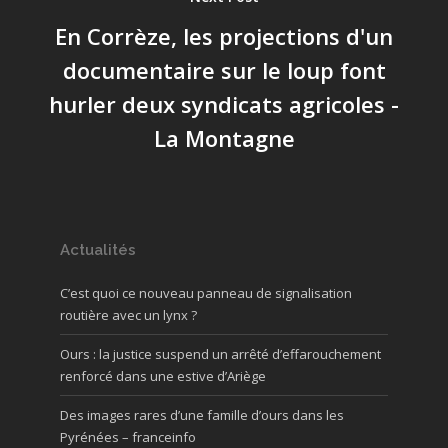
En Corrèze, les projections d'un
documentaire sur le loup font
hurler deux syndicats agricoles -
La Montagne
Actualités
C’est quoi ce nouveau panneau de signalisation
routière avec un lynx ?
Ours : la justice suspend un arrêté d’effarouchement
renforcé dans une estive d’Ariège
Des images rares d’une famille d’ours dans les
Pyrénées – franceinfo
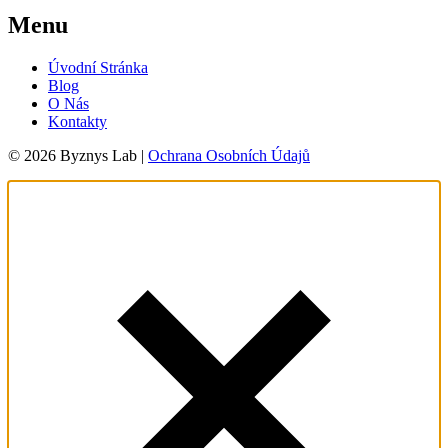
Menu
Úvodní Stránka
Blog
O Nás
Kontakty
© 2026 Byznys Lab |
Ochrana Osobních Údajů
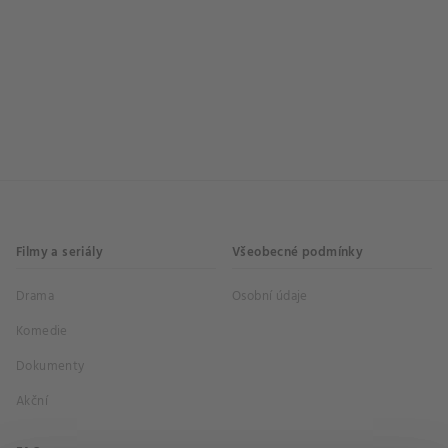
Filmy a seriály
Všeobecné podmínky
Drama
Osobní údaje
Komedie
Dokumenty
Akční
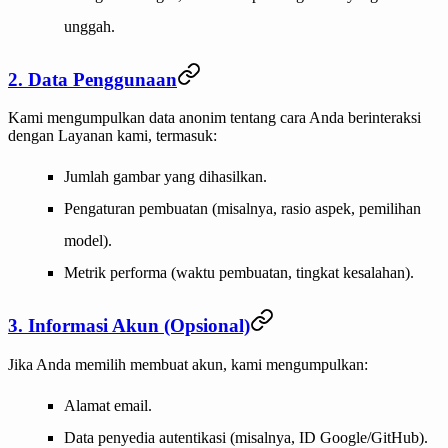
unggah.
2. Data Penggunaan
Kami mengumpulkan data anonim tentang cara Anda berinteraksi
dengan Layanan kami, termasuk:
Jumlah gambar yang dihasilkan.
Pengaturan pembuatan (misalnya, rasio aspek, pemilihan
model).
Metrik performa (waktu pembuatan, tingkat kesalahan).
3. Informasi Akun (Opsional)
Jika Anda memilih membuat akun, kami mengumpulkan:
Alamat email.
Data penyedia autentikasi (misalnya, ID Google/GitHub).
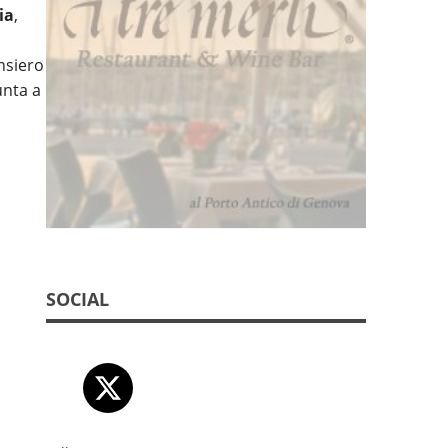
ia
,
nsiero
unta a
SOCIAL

* * *

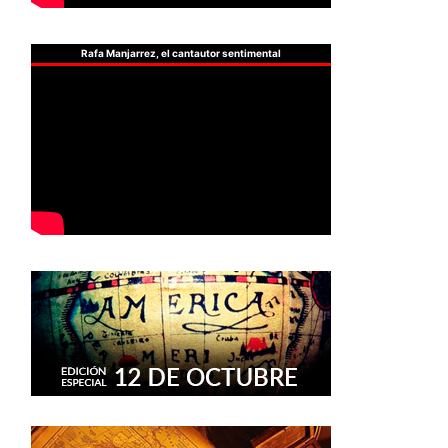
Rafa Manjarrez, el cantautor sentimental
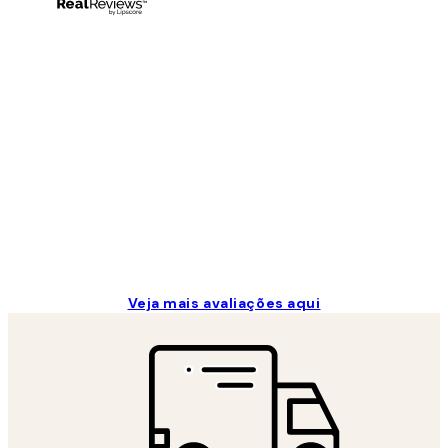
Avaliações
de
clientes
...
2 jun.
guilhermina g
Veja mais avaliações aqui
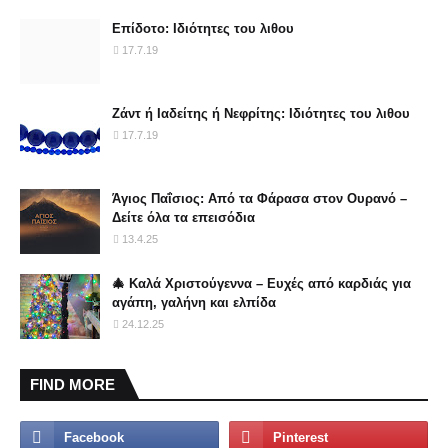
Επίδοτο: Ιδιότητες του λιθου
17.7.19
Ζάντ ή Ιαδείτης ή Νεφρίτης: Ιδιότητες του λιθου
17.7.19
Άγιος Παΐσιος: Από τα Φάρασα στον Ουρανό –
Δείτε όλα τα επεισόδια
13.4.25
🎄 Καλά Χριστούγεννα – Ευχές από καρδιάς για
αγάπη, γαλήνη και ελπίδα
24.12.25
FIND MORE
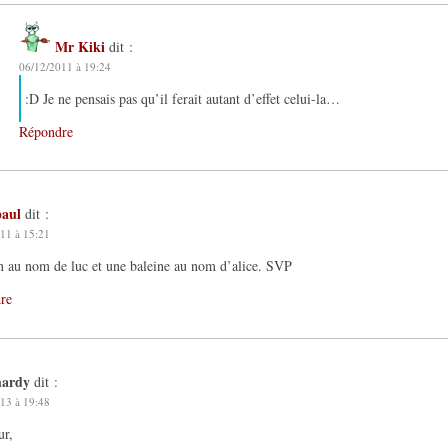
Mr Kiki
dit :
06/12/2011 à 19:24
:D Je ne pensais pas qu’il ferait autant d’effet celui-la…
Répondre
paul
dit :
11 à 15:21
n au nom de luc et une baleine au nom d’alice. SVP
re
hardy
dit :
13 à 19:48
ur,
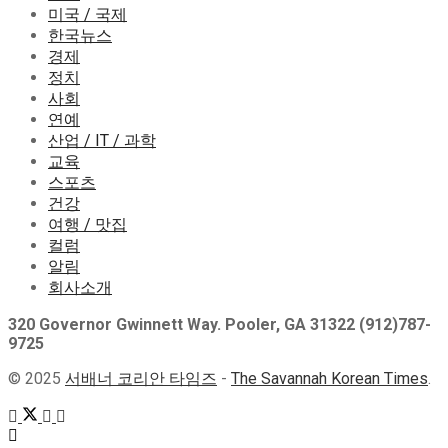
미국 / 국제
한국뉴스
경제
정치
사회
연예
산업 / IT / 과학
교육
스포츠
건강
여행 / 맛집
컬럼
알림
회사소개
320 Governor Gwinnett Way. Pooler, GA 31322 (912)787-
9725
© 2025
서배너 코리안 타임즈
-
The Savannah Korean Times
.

EXERCISE:
Above this instruction are the records; retype exactly the lines from the one containing "En Corrèze, les projections d'un" up to and including the one containing "Des images rares".

RESPONSE TO THE EXERCISE:
En Corrèze, les projections d'un
documentaire sur le loup font
hurler deux syndicats agricoles -
La Montagne
Actualités
C’est quoi ce nouveau panneau de signalisation
routière avec un lynx ?
Ours : la justice suspend un arrêté d’effarouchement
renforcé dans une estive d’Ariège
Des images rares d’une famille d’ours dans les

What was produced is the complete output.